If you want to get best quality of vulnerability data, you may have to visit VulDB.
Analysis
by VulDB Data Team • 02/22/2026
The vulnerability identified as CVE-2026-26329 affects OpenClaw, a personal AI assistant platform, exposing a critical path traversal flaw in its browser tool functionality. This vulnerability exists in versions prior to 2026.2.14 and represents a significant security risk that allows authenticated attackers to access arbitrary files on the Gateway host system. The flaw specifically impacts the browser tool's upload action implementation where absolute paths or path traversal sequences are processed without proper sanitization or restriction mechanisms. The technical implementation passes these unvalidated paths directly to Playwright's setInputFiles() APIs, which are designed for browser automation but lack the necessary constraints to prevent directory traversal attacks.
The operational impact of this vulnerability extends beyond simple file reading capabilities, as it enables attackers with valid authentication credentials to potentially access sensitive system files, configuration data, or other confidential information stored on the Gateway host. The attack requires multiple prerequisites including access to the Gateway HTTP surface, valid authentication through bearer tokens or passwords, and proper tool policy permissions for the browser tool within the target session context. These requirements suggest that the vulnerability is not easily exploitable from external networks, but rather represents a privilege escalation risk for authenticated users who already have access to the system. The default configuration typically binds the Gateway to loopback interfaces, making the initial attack vector more constrained but still potentially dangerous in environments where the Gateway is exposed beyond local network boundaries.
The vulnerability aligns with CWE-22 Path Traversal and CWE-74 Improper Neutralization of Special Elements in Output Used by a Downstream Component, specifically manifesting as a directory traversal attack that bypasses intended file access restrictions. From an adversarial perspective, this vulnerability maps to ATT&CK technique T1059 Command and Scripting Interpreter and T1566 Phishing, as attackers could potentially leverage this to access sensitive files or credentials stored on the system.
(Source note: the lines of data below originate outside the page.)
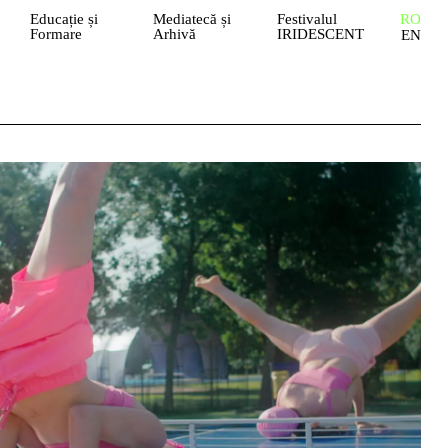
Educație și
Mediatecă și
Festivalul
RO
Formare
Arhivă
IRIDESCENT
EN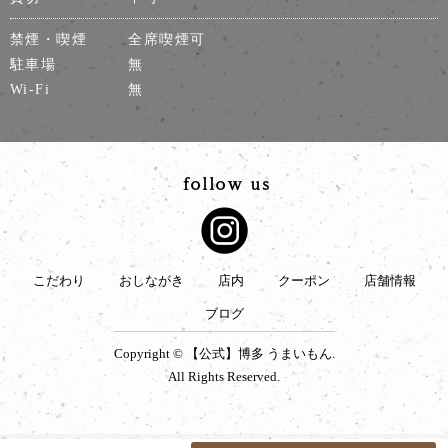
禁煙・喫煙
全席喫煙可
駐車場
無
Wi-Fi
無
こだわり
おしながき
店内
クーポン
店舗情報
ブログ
Copyright © 【公式】博多 うまいもん.
All Rights Reserved.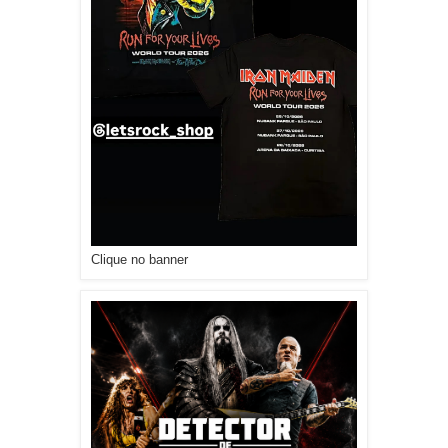
Clique no banner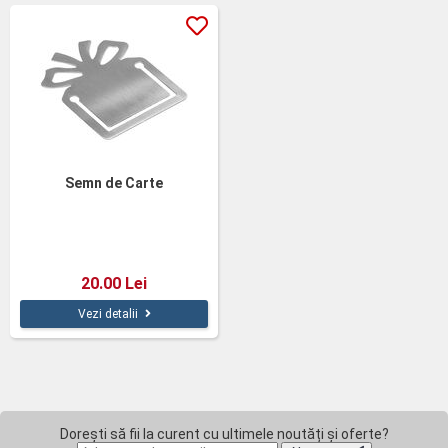
Semn de Carte
20.00 Lei
Vezi detalii
Dorești să fii la curent cu ultimele noutăți și oferte?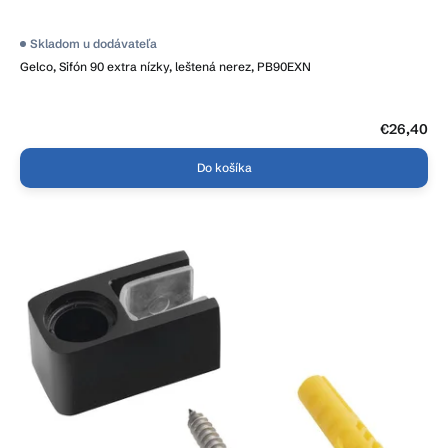
Skladom u dodávateľa
Gelco, Sifón 90 extra nízky, leštená nerez, PB90EXN
€26,40
Do košíka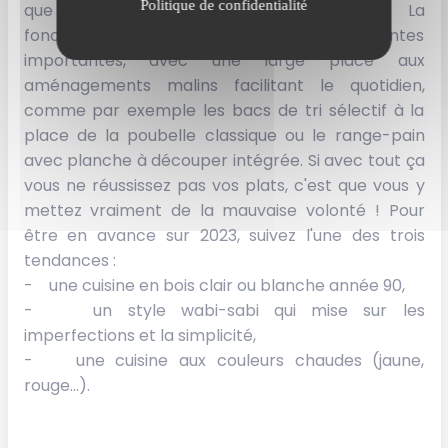
Politique de confidentialité
que le bois et propose plus de coloris. La
fonctionnalité fait aussi partie des attentes
importantes, avec une large place aux
aménagements malins facilitant le quotidien,
comme par exemple les bacs de tri sélectif à la
place de la poubelle classique ou le range-pain
avec planche à découper intégrée. Si avec tout ça
vous ne réussissez pas vos plats, c'est que vous y
mettez vraiment de la mauvaise volonté ! Pour
être en avance sur 2023, suivez l'une des trois
tendances :
- une cuisine en bois clair ou blanche année 90,
- un style wabi-sabi qui mise sur les
imperfections et la simplicité,
- une cuisine aux couleurs chaudes (jaune,
rouge...).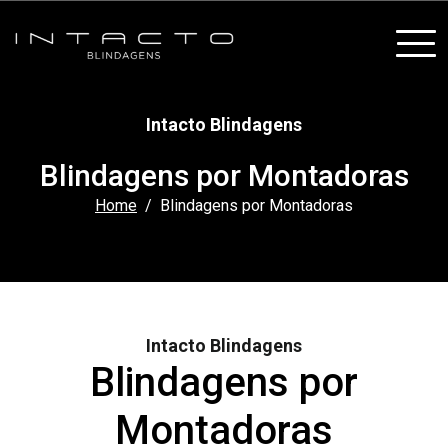
Intacto Blindagens
Blindagens por Montadoras
Home
Blindagens por Montadoras
Intacto Blindagens
Blindagens por
Montadoras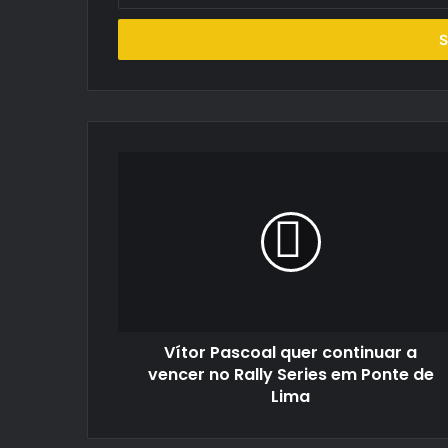
seu
endereço
de
email
Vítor
Pascoal
quer
continuar
a
vencer
no
Rally
Series
Vítor Pascoal quer continuar a
em
Ponte
vencer no Rally Series em Ponte de
de
Lima
Lima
The attack chain requires the operator to expose the Gateway beyond loopback interfaces, which increases the attack surface and potential impact significantly. When the Gateway is configured to accept connections from external networks through LAN, tailnet connections, reverse proxies, or tunneling mechanisms, the vulnerability becomes much more dangerous as it could potentially allow unauthorized access to the underlying host system from remote locations.
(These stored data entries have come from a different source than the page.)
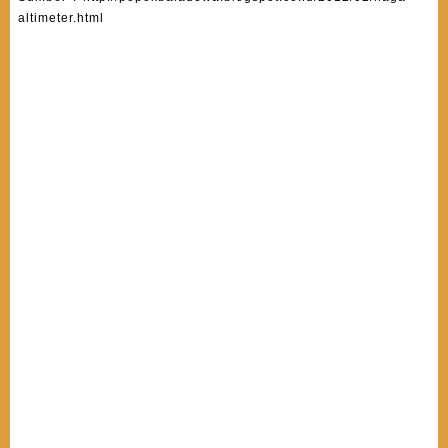
altimeter.html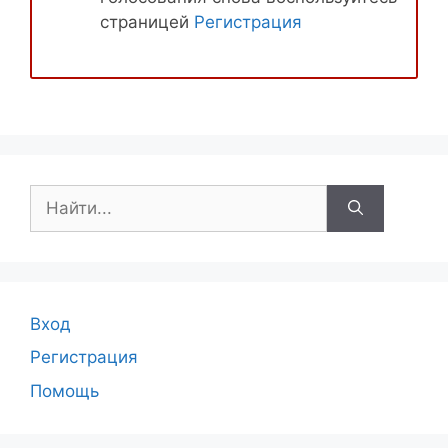
страницей
Регистрация
Поиск:
Вход
Регистрация
Помощь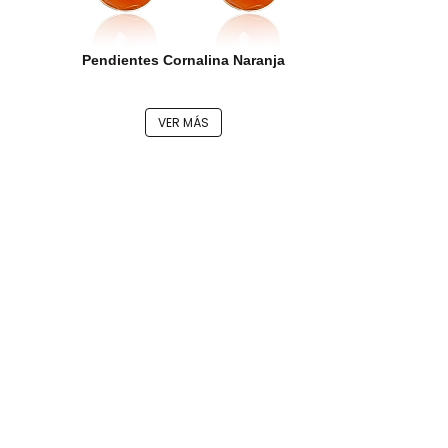
Pendientes Cornalina Naranja
VER MÁS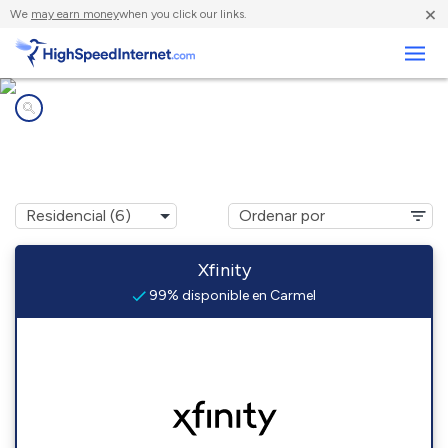
×
We
may earn money
when you click our links.
Negocios
Compañías de Internet en
Carmel, NY
Xfinity
99% disponible en Carmel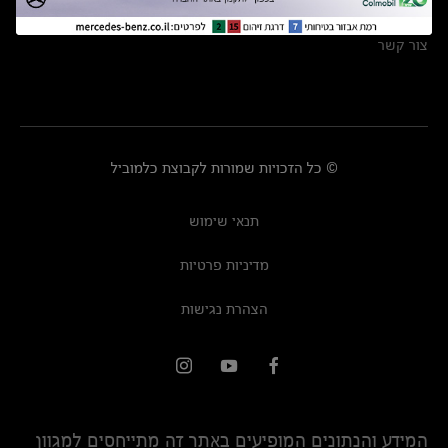
מרכזי שירות
צור קשר
© כל הזכויות שמורות לקבוצת כלמוביל
תנאי שימוש
מדיניות פרטיות
הצהרת נגישות
המידע והנתונים המופיעים באתר זה מתייחסים למגוון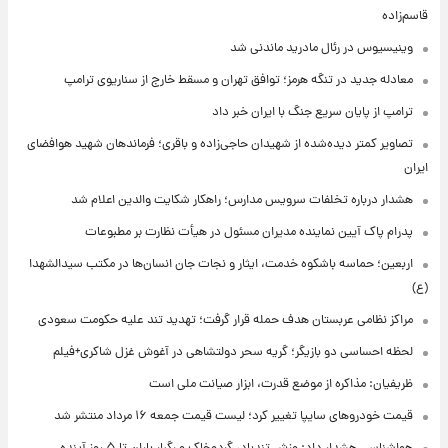
قاسم‌زاده
وینیسیوس در رئال مادرید ماندنی شد
معادله جدید در تنگه هرمز؛ توافق تهران و مسقط خارج از سناریوی ترامپ
ترامپ از پایان سریع جنگ با ایران خبر داد
تصاویر کمتر دیده‌شده از شهیدان حاجی‌زاده و باقری؛ فرماندهان شهید هوافضای
ایران
هشدار درباره تخلفات سرویس مدارس؛ راهکار شکایت والدین اعلام شد
پدرام پاک آیین نماینده مدیران مسئول در هیأت نظارت بر مطبوعات
اربعین؛ حماسه باشکوه خدمت، ایثار و نجات جان انسان‌ها در مکتب سیدالشهدا
(ع)
مراکز نظامی عربستان هدف حمله قرار گرفت؛ تهدید تند علیه حکومت سعودی
لحظه احساسی دو بازیگر؛ گریه سحر دولتشاهی در آغوش غزل شاکری+فیلم
ظریفیان: مذاکره از موضع قدرت، ابزار صیانت ملی است
قیمت خودروهای سایپا تغییر کرد؛ لیست قیمت جمعه ۱۶ مرداد منتشر شد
The remediation implemented in version 2026.2.14 addresses the core issue by confining all upload paths to OpenClaw's designated temporary uploads root directory and rejecting any traversal or escape attempts. This approach follows the principle of least privilege and defense in depth by implementing proper input validation and path restriction mechanisms. The fix ensures that even if malicious input is provided, it cannot escape the designated upload directory, effectively neutralizing the path traversal vulnerability. Security operators should verify that their deployments are updated to version 2026.2.14 or later and review their Gateway exposure settings to ensure that the default loopback binding is maintained unless explicit external access is required. Additionally, organizations should implement network segmentation and access controls to minimize the potential impact of any remaining vulnerabilities in the system architecture.